Ionisation energies of paired vs unpaired electrons.

[Robsta]

Homework Statement

Why is it harder to rip off a paired electron than an unpaired electron? I'm trying to work out why the ionisation energy is lower for chlorine than for argon.

Homework Equations

Configuration for argon: $$1s^22s^22p^63s^23p^6 $$
Configuration for chlorine $$1s^22s^22p^63s^23p^5 $$
I know that argon has three pairs of electrons in p orbitals with opposite spins. Chlorine has two pairs and a lone electron. Why do electrons get more strongly bound when they have a spin pair? I know that electrons with opposite spins can get closer to each other because they're not anticorrelated, but I'm not sure why they'd have a lower energy than an electron without a partner. Can anybody explain?

The Attempt at a Solution

 

[blue_leaf77]

This is because electrons in the same subshell (in your example, subshell 3p) have similar wavefunctions, i.e, their radial distances from the nucleus do not vary significantly from one another.
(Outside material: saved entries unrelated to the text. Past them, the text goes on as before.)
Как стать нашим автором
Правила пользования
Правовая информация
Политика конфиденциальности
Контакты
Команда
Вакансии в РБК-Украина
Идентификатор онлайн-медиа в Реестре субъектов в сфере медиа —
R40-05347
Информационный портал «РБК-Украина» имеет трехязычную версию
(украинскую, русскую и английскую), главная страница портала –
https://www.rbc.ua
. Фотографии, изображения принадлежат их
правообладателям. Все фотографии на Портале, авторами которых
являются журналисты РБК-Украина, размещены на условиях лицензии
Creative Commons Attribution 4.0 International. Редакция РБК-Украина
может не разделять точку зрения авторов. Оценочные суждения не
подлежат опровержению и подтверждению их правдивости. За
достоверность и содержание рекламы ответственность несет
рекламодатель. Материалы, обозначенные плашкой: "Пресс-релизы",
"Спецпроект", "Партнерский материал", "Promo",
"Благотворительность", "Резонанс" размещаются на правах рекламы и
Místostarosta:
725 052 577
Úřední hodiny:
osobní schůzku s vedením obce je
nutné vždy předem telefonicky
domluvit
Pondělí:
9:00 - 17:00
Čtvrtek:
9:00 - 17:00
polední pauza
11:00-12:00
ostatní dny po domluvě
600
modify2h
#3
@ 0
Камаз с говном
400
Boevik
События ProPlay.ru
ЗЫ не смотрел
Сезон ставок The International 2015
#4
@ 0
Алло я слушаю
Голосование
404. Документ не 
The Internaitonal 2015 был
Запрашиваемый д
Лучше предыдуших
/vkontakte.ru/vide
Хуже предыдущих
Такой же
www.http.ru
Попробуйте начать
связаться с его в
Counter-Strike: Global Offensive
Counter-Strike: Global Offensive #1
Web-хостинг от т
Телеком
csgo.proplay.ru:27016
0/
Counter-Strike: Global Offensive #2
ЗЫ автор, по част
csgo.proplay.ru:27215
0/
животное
When the proton number increases, one electron must be added in order to make the atom neutral, but as long as the added electron still occupies the same subshell as the last electron of the previous atom, the additional screening provided by the new electron is rather negligible compared to the increased binding force of the nucleus due to the addition of one proton. Therefore, the ionization energy increases. If you add one more electron to an already filled subshell, this electron will occupy a new subshell which is at some distance away from the last subshell. So the screening of the electrons in the lower subshells will be effective enough to counter the nuclear binding force, and thus the ionization energy decreases as you move to the next row in the periodic table.